2. Pressure to fill slots at facility to recover the investment but to do this have to use sites that dont really need it.

List the dosimetric benefits of proton therapy

1. There is considerably higher integral dose to normal tissues with photon external beam therapy compared to proton therapy.

   1. There is no dose downstream from the target.

   2. Dose deposition is maximum at the intended target depth.

   3. It is notable that the bigger the field, the larger the advantage from protons in that the volume of normal tissue sparing increases.  Protons, historically, have been associated with the treatment of small targets but this advantage highlights the possibilities of proton therapy for larger targets.

   4. In general, proton beams demonstrate very little lateral penumbra as compared to photon beams.

   5. The exception to this is that entrance skin dose is higher for proton therapy.

How do heterogeneities effect protons over photons - draw PDDs for with and without

1. Unlike photons, the presence of a denser inhomogeneity upstream from a proton beam will result in a reduction in energy (and, therefore, range of a beam) but not the intensity.  There will also be some scatter of the beam.

3 main components of proton therapy QA

1. Beam Parameters

   1. Measuring Output Factors

   2. Measurements Flatness & Symmetry

2. Image Guidance

   1. Isocentricity Test - Colinearity Test - Imaging Iso matches Beam Iso

3. Robotic Positioning System

List daily proton QA

1. Imaging

2. Output

   1. Range Check

   2. Dose per Monitor Unit

   3. Spot Position

   4. Reviewed once per week by a physicist

3. Software:

   1. Communication

4. Couch isocentricity checked daily or weekly

List monthly QA tests

1. Proton-image isocentricity

2. Flatness and symmetry

3. Ranges and modulations

4. Mechanical

List Annual proton QA

1. PDDs and modulations

2. Combinations of field sizes and gantry angles

3. X-ray source and detector image characteristics

4. Dose rate dependencies

theoretical benefits/uses of PET Proton therapy

1. Detect daily setup differences.

2. Infer information on the actual proton therapy delivery and beam range in the patient.
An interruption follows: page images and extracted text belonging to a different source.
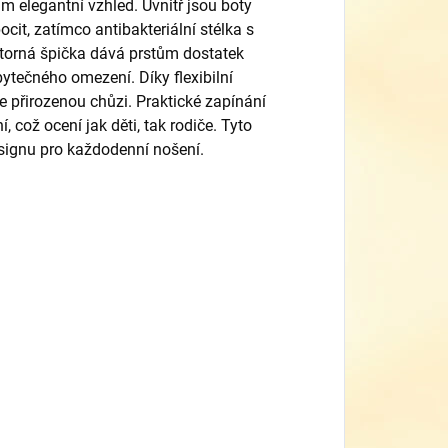
 elegantní vzhled. Uvnitř jsou boty
ocit, zatímco antibakteriální stélka s
torná špička dává prstům dostatek
ytečného omezení. Díky flexibilní
 přirozenou chůzi. Praktické zapínání
což ocení jak děti, tak rodiče. Tyto
esignu pro každodenní nošení.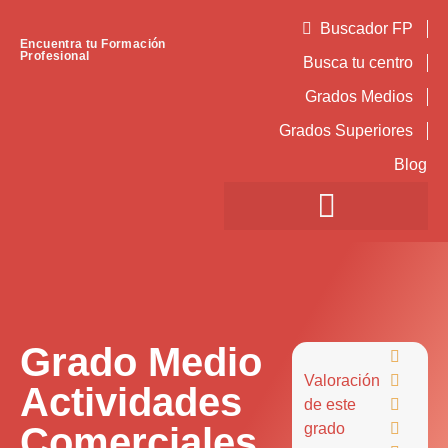
Buscador FP
Encuentra tu Formación
Profesional
Busca tu centro
Grados Medios
Grados Superiores
Blog
Grado Medio

Valoración

Actividades
de este

Comerciales
grado

3. Detect anatomical changes (the introduction of an unaccounted for heterogeneity can have a significant impact on proton radiotherapy).

4. In vivo dosimetry.

List the common proton therapy byproducts used for PET monitoring

1. O-15 (Half-Life = 2 minutes).

2. N-13 (Half-Life = 10 minutes).

3. C-11 (Half-Life = 20 minutes).

Shielding considerations for protons

1. The primary beam is not of great shielding concern as the protons would be effectively stopped within the patient.

2. Secondary radiation shielding must be attenuated to appropriate levels where secondary radiation refers to radiation produced from the interaction of the primary beam with any material that the beam is incident upon and can be:

   1. Only present when the beam is on (prompt radiation).

   2. Remaining after the beam is turned off (residual radiation).

3. One of the most notable products of proton interactions with materials is neutrons.

   1. The yield of neutrons increases with proton energy.

4. Capture gamma rays are also present and can contribute to dose in mazes (in addition to neutrons).

sources of proton secondary radiation

1. Secondary radiation occurs at:

   1. The synchrotron or cyclotron.

   2. During beam transport.

   3. At the energy degrader.

   4. In beam collimation devices in the nozzle.

draw a carbon vs proton PDD and list the RBE

carbon - 2.5

protons - 1.1

what is the reason for the sharper bragg peak in heavier ions

1. Electrons exhibit a much stronger range/energy straggling than protons.  This is due to their much lower mass resulting in frequent trajectory deviations (a so-called “torturous” path).  Compared to protons, carbon atoms have an even higher mass and, therefore, exhibit even less range/energy straggling.  This results in a sharper and higher peak relative to protons.